=== INFORMATION SHOWN ===
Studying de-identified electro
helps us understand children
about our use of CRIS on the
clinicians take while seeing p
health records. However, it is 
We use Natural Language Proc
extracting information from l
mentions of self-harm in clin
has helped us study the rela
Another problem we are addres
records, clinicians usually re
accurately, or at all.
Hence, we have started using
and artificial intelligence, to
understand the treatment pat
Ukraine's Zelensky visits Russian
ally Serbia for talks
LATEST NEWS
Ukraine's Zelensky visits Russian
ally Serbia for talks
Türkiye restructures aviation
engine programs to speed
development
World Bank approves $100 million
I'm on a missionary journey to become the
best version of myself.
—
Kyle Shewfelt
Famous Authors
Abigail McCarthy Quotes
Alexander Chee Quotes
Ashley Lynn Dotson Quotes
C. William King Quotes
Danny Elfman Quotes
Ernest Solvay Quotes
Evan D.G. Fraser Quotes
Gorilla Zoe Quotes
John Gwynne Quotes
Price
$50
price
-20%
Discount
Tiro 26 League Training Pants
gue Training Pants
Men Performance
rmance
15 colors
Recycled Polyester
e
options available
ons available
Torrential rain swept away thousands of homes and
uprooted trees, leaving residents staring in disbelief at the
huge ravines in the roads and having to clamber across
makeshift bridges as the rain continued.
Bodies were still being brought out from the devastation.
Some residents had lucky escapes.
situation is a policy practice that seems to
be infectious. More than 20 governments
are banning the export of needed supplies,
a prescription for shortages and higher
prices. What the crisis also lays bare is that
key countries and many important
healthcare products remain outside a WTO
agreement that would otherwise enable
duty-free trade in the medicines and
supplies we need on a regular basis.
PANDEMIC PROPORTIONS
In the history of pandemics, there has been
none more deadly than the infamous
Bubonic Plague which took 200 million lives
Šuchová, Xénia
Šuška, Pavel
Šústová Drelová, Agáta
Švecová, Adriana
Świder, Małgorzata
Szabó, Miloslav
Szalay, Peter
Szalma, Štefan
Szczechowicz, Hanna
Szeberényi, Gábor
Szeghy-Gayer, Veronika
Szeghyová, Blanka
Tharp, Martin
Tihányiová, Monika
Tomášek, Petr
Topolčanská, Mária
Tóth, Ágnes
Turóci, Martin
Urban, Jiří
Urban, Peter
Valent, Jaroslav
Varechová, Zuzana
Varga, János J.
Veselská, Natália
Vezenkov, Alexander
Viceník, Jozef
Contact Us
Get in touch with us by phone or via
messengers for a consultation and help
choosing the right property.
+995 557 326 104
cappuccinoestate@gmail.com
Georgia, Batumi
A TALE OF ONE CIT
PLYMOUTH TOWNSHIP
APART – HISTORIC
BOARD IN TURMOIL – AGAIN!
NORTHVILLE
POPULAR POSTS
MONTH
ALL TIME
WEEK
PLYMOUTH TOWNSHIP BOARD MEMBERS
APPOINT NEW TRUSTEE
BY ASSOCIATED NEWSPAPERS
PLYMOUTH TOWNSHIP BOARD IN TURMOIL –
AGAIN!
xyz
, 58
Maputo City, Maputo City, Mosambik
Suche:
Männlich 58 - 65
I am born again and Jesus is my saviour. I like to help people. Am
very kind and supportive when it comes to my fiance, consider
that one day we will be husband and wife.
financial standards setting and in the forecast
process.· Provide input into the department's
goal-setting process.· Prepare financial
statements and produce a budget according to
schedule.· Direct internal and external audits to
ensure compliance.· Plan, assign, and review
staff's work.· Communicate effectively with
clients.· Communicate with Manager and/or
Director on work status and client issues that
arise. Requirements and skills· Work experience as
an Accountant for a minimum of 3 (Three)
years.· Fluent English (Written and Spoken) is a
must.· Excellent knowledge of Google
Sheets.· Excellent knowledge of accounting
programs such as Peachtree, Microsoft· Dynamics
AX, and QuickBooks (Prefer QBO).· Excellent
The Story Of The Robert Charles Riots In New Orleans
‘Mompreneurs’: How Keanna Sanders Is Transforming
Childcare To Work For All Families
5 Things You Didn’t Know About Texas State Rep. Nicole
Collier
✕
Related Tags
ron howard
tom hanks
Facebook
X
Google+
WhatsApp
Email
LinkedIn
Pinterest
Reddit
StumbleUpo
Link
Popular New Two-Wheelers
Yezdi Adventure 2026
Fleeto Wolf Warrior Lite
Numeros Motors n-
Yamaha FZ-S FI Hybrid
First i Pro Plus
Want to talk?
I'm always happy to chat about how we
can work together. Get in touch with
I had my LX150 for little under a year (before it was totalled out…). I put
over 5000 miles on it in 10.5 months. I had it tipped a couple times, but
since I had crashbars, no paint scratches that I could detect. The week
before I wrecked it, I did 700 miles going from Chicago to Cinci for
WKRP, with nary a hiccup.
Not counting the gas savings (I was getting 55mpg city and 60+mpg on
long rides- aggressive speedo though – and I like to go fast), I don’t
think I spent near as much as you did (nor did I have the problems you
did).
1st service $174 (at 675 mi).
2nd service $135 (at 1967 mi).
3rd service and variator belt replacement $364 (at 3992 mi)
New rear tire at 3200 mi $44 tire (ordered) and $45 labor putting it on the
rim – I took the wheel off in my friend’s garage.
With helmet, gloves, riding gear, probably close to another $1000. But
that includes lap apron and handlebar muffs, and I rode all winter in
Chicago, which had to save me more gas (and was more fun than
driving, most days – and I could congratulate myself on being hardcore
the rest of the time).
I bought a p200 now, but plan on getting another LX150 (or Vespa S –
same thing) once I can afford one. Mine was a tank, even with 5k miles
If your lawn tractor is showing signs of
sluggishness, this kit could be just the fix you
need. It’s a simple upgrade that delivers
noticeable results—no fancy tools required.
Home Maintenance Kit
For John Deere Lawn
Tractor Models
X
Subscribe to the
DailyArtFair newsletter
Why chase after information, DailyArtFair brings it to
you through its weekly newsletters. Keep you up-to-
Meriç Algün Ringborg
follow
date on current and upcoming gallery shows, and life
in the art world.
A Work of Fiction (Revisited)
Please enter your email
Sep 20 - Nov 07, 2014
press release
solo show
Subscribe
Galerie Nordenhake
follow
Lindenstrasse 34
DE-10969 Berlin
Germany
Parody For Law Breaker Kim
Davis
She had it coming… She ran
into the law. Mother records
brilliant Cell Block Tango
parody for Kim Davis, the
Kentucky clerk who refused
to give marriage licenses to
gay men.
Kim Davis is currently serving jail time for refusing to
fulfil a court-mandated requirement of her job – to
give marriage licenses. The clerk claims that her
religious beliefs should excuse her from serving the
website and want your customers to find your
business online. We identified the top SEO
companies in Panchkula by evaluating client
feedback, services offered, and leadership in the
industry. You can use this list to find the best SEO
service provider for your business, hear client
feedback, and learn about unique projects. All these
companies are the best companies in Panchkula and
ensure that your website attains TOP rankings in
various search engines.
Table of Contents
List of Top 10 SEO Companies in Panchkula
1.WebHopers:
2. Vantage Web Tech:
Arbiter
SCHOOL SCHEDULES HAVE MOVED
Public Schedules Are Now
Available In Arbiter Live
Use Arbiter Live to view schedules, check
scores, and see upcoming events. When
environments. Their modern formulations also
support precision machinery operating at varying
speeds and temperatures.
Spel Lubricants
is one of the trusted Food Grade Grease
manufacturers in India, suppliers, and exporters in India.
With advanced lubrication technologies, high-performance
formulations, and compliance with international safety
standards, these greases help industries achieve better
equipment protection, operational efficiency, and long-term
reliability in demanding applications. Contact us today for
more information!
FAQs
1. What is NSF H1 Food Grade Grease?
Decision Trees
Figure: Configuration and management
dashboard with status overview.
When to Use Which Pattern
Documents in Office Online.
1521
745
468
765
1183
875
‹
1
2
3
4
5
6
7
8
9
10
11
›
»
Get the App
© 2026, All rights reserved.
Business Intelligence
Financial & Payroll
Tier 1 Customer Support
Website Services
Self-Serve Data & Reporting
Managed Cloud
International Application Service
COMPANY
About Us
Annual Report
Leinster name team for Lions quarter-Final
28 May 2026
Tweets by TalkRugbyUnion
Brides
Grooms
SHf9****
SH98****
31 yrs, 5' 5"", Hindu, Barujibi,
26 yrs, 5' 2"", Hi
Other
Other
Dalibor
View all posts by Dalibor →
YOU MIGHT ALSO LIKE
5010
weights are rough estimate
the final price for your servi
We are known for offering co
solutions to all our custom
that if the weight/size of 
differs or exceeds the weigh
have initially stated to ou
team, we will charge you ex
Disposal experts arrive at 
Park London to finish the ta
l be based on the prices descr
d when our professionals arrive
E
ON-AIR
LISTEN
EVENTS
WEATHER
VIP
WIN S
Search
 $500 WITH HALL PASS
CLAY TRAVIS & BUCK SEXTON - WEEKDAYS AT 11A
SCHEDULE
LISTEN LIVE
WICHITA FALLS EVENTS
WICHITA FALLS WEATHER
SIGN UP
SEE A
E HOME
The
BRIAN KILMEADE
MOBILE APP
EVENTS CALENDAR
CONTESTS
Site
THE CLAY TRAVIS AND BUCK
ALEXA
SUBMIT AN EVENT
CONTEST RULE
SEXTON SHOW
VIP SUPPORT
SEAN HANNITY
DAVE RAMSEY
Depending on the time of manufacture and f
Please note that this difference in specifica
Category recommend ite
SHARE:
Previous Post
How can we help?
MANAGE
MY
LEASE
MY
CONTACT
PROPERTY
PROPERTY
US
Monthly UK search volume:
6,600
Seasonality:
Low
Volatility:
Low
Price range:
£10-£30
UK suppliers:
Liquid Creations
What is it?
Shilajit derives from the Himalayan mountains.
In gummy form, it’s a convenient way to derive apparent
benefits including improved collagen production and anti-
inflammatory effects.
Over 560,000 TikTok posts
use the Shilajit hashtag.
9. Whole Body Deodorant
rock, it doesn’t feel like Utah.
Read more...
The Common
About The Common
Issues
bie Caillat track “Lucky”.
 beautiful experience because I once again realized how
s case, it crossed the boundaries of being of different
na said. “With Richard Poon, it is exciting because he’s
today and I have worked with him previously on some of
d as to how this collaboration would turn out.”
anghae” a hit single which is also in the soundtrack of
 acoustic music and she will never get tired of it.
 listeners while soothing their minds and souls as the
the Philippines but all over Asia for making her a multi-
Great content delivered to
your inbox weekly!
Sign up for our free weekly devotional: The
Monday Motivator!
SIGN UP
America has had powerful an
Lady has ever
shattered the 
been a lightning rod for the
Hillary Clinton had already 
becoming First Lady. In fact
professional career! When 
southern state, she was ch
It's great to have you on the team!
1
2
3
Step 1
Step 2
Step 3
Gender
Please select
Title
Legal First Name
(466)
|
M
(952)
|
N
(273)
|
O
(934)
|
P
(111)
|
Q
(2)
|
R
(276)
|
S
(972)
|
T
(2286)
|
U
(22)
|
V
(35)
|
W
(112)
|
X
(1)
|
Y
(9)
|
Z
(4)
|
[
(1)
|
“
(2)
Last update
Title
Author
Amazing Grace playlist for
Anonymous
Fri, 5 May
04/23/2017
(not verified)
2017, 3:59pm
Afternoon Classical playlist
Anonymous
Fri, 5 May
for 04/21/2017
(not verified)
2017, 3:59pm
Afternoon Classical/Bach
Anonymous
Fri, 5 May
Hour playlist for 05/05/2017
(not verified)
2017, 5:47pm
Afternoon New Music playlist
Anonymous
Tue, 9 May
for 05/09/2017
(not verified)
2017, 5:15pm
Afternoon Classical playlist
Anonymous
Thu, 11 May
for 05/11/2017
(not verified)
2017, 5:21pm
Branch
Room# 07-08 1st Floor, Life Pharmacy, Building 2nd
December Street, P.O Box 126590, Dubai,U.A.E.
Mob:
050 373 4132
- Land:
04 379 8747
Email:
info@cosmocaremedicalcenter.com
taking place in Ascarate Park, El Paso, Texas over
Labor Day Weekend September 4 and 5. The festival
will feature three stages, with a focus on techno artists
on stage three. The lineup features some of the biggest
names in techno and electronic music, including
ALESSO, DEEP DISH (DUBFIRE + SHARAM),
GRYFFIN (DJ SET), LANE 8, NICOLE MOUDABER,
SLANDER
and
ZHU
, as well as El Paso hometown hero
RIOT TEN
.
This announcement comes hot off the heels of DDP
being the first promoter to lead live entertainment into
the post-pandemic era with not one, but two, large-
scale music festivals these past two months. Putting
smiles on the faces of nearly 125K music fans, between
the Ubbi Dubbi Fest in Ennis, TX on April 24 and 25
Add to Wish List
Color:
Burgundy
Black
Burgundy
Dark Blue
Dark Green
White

=== EXERCISE AIM ===
From the material above, give the number of lines that contain the string "WICHITA", without any added remark.

=== SOLUTION BELOW ===
2